Ces deux strates combinées ont formé un quadrillage qu’aucun recensement standard n’aurait pu produire. Les appareils ont été espacés d’environ 800 mètres (un demi-mille), regroupés de manière inégale pour s’adapter aux distances parcourues par chaque espèce. La disposition a été inspirée par une méthode distincte conçue pour des espèces de tailles variées. Les caméras jumelées ont été fixées à 30 centimètres (1 pied) du sol le long des pistes en terre de la réserve, capturant ainsi les deux flancs de chaque animal.
Les résultats d’observation sur le terrain

Entre septembre 2021 et janvier 2022, les caméras ont permis d’identifier 438 animaux répartis sur six espèces de prédateurs. L’écart des populations est saisissant : le recensement a dénombré 21 lions et 6 guépards d’un côté, contre plus de 300 genettes à grandes taches de l’autre.

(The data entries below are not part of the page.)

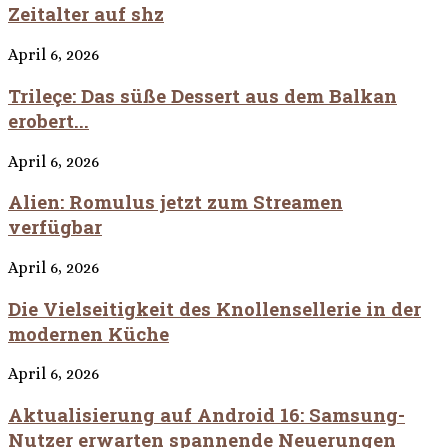
Zeitalter auf shz
April 6, 2026
Trileçe: Das süße Dessert aus dem Balkan
erobert...
April 6, 2026
Alien: Romulus jetzt zum Streamen
verfügbar
April 6, 2026
Die Vielseitigkeit des Knollensellerie in der
modernen Küche
April 6, 2026
Aktualisierung auf Android 16: Samsung-
Nutzer erwarten spannende Neuerungen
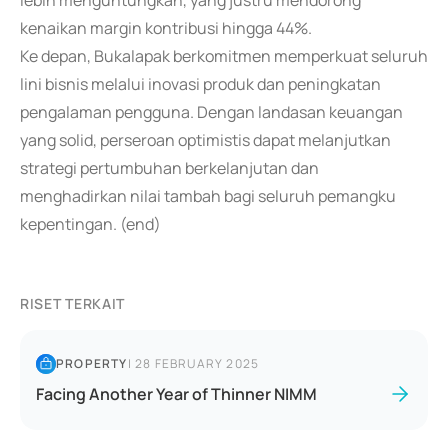
lebih menguntungkan, yang justru mendorong
kenaikan margin kontribusi hingga 44%.
Ke depan, Bukalapak berkomitmen memperkuat seluruh
lini bisnis melalui inovasi produk dan peningkatan
pengalaman pengguna. Dengan landasan keuangan
yang solid, perseroan optimistis dapat melanjutkan
strategi pertumbuhan berkelanjutan dan
menghadirkan nilai tambah bagi seluruh pemangku
kepentingan. (end)
RISET TERKAIT
PROPERTY
|
28 FEBRUARY 2025
Facing Another Year of Thinner NIMM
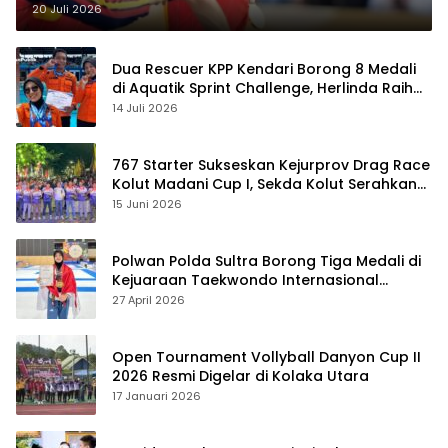
20 Juli 2026
Dua Rescuer KPP Kendari Borong 8 Medali
di Aquatik Sprint Challenge, Herlinda Raih
Best Swimmer
14 Juli 2026
767 Starter Sukseskan Kejurprov Drag Race
Kolut Madani Cup I, Sekda Kolut Serahkan
Trofi
15 Juni 2026
Polwan Polda Sultra Borong Tiga Medali di
Kejuaraan Taekwondo Internasional
Jepang
27 April 2026
Open Tournament Vollyball Danyon Cup II
2026 Resmi Digelar di Kolaka Utara
17 Januari 2026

Entre ces deux extrêmes, le dispositif a capturé des léopards, des hyènes tachetées, ainsi que des servals, un félin élancé de taille moyenne. Un logiciel a d’abord signalé les correspondances potentielles, avant que l’équipe ne confirme manuellement chaque individu en étudiant attentivement les taches et les rosettes présentes sur leur pelage.

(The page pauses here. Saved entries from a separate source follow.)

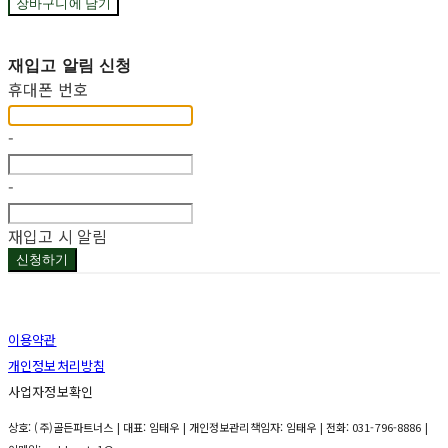
장바구니에 담기
재입고 알림 신청
휴대폰 번호
-
-
재입고 시 알림
신청하기
이용약관
개인정보처리방침
사업자정보확인
상호: (주)골든파트너스 | 대표: 임태우 | 개인정보관리책임자: 임태우 | 전화: 031-796-8886 |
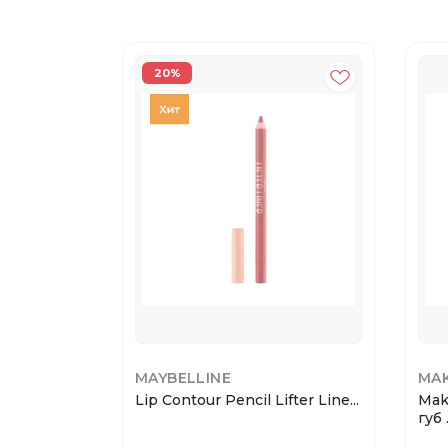
20%
MAYBELLINE
MAK
Lip Contour Pencil Lifter Line...
Mak
губ .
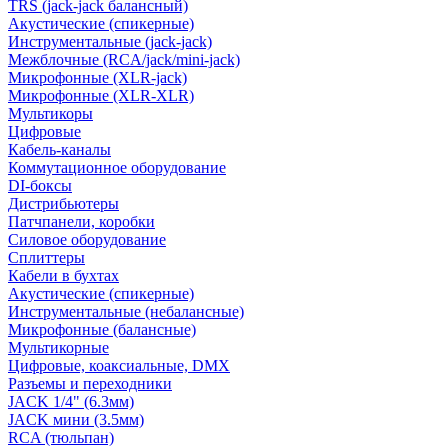
TRS (jack-jack балансный)
Акустические (спикерные)
Инструментальные (jack-jack)
Межблочные (RCA/jack/mini-jack)
Микрофонные (XLR-jack)
Микрофонные (XLR-XLR)
Мультикоры
Цифровые
Кабель-каналы
Коммутационное оборудование
DI-боксы
Дистрибьютеры
Патчпанели, коробки
Силовое оборудование
Сплиттеры
Кабели в бухтах
Акустические (спикерные)
Инструментальные (небалансные)
Микрофонные (балансные)
Мультикорные
Цифровые, коаксиальные, DMX
Разъемы и переходники
JACK 1/4" (6.3мм)
JACK мини (3.5мм)
RCA (тюльпан)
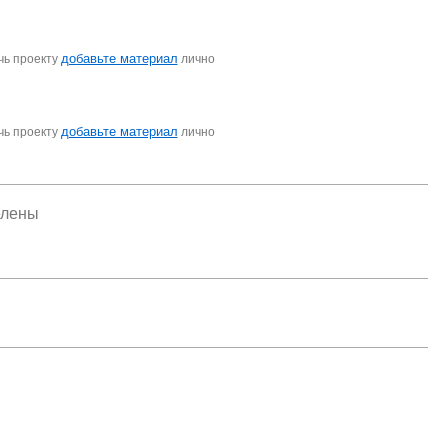
добавьте материал
чь проекту
лично
добавьте материал
чь проекту
лично
елены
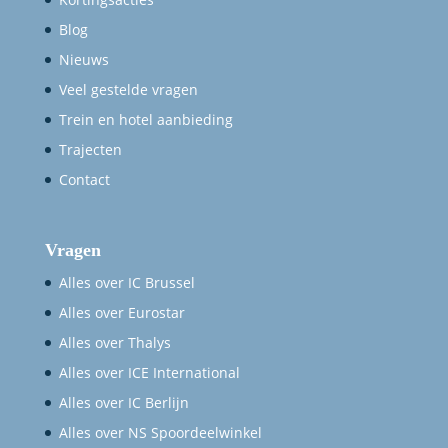
Blog
Nieuws
Veel gestelde vragen
Trein en hotel aanbieding
Trajecten
Contact
Vragen
Alles over IC Brussel
Alles over Eurostar
Alles over Thalys
Alles over ICE International
Alles over IC Berlijn
Alles over NS Spoordeelwinkel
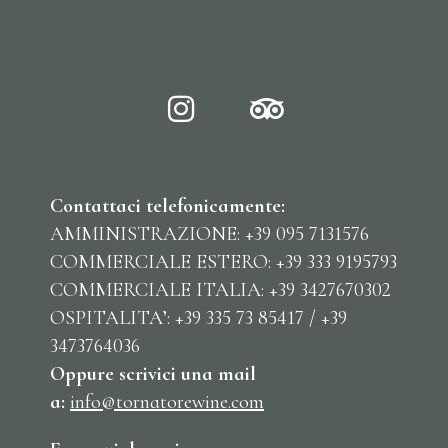
Contattaci telefonicamente:
AMMINISTRAZIONE: +39 095 7131576
COMMERCIALE ESTERO: +39 333 9195793
COMMERCIALE ITALIA: +39 3427670302
OSPITALITA’: +39 335 73 85417 / +39
3473764036
Oppure scrivici una mail
a:
info@tornatorewine.com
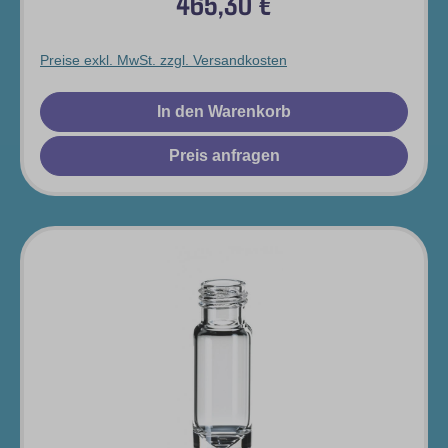
465,30 €
Regulärer Preis:
Preise exkl. MwSt. zzgl. Versandkosten
In den Warenkorb
Preis anfragen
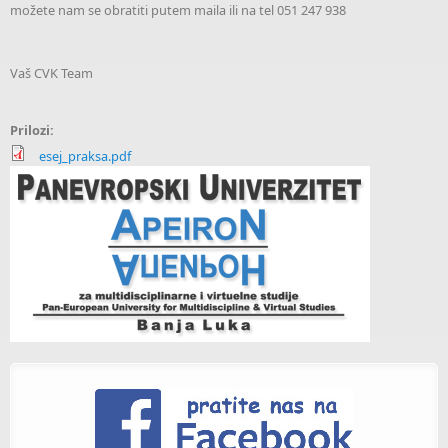
možete nam se obratiti putem maila ili na tel 051 247 938
Vaš CVK Team
Prilozi:
esej_praksa.pdf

Les lions, dépourvus de taches corporelles, ont nécessité une approche spécifique. L’équipe les a identifiés grâce aux marques de leurs vibrisses (les taches des moustaches) et à leurs anciennes cicatrices. Ces éléments distinctifs ont ensuite été minutieusement comparés à un catalogue de la réserve, tenu rigoureusement à jour depuis les années 1990.
Précision des données et limites du dispositif

Le taux d’identification s’est révélé globalement très élevé. Il a dépassé les neuf photographies sur dix pour les lions et a atteint l’exhaustivité totale pour les guépards. Cependant, la précision a légèrement diminué lorsqu’il s’agissait de repérer les hyènes et les genettes.
L’installation de caméras le long des routes présente un coût statistique connu. Une étude portant sur des installations similaires a démontré que les animaux évitant les routes peuvent fausser les comptages. Ainsi, les guépards, particulièrement méfiants, sont probablement passés entre les mailles du filet en plus grand nombre que ne le suggère leur décompte final de six individus.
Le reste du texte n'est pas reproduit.